From the 2018 HVPAA National Conference
Kevin Hauck (NYU Langone Health), Nicole Adler (NYU Langone Health)
Background
Many procedures that were previously done at the bedside by hospitalists have become the exclusive province of Interventional Radiology. As hospitalists have become more reliant on IR, they have lost the ability to do these procedures. This causes delays with a subsequent increase in LOS and delay in diagnosis.
Objectives
The objective of this intervention was to increase hospitalist comfort in performing simple bedside procedures including lumbar puncture and paracentesis, create a proceduralist team, and increase the proportion of bedside procedures performed by the primary team without consulting IR.
Methods
All hospitalists at a large, academic medical center were offered training in simple bedside procedures. Training consisted of a one-hour self-study didactic session and a single four-hour session taught by critical care and emergency medicine faculty in a simulation lab. Using simulated patients, participants were taught how to perform paracentesis, and lumbar puncture. The basics of bedside ultrasound were also reviewed with a standardized patient. Following training, new workflow was created to allow a dedicated hospitalist to supervise procedures on housestaff medicine teams and perform these procedures directly on medicine teams without housestaff. To fill in any gaps in the ability of the hospitalist to perform these procedures, a standardized backup system was created.
Results
A total of 24 hospitalists underwent the initial training in bedside procedures. A new role with 24-hour coverage, the Hospitalist Proceduralist, was created. Hospitalists who underwent training began rotation on the inpatient proceduralist service.

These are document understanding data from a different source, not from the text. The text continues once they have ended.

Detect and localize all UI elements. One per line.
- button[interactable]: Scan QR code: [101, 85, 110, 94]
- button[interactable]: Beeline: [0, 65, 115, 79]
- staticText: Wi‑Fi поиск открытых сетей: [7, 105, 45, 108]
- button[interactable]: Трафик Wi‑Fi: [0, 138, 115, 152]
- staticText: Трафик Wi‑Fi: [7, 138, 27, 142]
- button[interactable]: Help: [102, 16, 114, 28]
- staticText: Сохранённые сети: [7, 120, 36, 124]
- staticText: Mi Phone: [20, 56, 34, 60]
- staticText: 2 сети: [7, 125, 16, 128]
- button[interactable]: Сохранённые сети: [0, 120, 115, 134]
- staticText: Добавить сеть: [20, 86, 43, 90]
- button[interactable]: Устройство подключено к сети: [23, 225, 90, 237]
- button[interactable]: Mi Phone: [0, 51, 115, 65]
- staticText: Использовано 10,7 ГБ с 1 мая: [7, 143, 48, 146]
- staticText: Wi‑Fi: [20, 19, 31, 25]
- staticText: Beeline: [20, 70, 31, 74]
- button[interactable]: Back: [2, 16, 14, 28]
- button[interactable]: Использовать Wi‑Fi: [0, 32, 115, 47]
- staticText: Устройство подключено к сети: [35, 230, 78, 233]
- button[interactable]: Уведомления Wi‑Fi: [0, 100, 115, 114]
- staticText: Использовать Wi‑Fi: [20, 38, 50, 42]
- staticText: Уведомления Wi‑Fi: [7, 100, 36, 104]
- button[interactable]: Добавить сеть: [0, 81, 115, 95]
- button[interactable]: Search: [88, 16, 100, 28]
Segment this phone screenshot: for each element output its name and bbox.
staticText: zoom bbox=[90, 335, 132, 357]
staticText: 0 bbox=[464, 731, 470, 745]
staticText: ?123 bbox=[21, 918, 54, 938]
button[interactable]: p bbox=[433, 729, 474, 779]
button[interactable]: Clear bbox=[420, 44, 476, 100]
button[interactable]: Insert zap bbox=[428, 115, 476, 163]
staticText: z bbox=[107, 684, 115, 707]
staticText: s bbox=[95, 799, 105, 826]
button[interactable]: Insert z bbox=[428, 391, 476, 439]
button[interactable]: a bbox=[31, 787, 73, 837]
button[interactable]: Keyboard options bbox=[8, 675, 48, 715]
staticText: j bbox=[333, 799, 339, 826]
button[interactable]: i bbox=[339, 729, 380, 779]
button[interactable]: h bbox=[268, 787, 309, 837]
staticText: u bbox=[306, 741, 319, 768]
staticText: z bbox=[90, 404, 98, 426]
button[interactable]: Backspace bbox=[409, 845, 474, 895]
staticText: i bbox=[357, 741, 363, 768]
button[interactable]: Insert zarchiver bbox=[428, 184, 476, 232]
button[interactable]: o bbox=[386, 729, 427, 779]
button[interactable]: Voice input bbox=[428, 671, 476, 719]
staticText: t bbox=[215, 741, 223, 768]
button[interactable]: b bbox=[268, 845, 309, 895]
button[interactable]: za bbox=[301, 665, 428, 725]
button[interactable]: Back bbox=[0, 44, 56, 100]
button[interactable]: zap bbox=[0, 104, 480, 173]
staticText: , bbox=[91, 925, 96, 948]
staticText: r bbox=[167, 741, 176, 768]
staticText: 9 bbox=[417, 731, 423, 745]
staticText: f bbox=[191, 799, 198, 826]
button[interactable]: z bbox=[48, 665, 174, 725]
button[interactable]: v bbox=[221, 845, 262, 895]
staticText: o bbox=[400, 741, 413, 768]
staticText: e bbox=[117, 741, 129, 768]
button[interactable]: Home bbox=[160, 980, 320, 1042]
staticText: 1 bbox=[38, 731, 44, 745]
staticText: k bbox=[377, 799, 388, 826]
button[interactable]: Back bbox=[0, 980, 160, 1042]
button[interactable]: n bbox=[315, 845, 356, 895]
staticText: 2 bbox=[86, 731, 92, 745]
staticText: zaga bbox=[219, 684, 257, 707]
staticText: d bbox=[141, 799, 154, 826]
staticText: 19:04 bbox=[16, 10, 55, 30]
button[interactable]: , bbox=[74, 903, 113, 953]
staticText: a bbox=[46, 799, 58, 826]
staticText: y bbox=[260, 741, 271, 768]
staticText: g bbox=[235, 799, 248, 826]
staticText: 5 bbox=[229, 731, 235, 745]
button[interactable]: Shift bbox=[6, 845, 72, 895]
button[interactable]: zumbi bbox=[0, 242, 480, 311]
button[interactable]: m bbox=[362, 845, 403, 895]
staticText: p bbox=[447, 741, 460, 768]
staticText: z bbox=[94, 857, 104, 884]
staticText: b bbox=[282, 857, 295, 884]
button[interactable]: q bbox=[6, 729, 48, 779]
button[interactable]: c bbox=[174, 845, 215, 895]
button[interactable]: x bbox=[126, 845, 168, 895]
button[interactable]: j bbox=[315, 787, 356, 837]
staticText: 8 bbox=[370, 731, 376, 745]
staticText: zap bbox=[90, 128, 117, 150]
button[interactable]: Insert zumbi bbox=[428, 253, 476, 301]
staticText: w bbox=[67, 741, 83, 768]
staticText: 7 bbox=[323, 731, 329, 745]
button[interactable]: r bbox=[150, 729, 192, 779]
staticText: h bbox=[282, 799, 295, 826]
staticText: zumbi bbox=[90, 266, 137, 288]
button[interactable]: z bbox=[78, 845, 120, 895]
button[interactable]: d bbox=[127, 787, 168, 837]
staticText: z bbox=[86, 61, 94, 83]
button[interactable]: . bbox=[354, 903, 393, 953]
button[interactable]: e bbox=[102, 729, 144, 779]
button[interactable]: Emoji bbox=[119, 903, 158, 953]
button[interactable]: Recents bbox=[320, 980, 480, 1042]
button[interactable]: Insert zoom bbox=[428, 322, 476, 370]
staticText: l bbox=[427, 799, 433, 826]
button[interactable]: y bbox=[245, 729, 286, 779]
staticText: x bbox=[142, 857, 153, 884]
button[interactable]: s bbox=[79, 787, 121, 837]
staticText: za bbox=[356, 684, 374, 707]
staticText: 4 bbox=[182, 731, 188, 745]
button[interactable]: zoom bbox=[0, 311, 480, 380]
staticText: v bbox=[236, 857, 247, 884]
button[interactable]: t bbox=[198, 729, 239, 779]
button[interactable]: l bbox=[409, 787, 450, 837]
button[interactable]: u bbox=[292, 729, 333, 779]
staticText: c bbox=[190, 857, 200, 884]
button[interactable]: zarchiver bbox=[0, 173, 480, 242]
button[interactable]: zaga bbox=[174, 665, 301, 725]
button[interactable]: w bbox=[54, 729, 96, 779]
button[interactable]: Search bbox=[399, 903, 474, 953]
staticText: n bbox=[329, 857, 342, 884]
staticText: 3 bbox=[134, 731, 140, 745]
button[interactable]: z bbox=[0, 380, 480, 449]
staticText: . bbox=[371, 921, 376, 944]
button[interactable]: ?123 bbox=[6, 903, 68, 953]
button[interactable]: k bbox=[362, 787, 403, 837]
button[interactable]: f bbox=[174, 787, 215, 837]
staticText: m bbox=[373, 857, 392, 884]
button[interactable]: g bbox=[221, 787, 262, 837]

A new report was created in the electronic medical record to record the number of bedside procedures performed on the medicine service by hospitalists and with Interventional Radiology. Early results indicate that approximately 1/3 of procedures are now being done by hospitalists instead of Interventional Radiology. The final results of this metric are pending.
Conclusion
This project demonstrated the feasibility of creating an inpatient hospitalist proceduralist service to both supervise housestaff and directly perform simple bedside procedures without the involvement of Interventional Radiology. Further research is needed to clarify the impact on length of stay, the total number of procedures done at the bedside, as well as the safety and efficacy of this intervention.
Implications for the Patient
This project demonstrates that with training and coordination, bedside procedures can be brought back to the bedside. Future iterations of this project are planned to include bedside administration of intrathecal chemotherapy.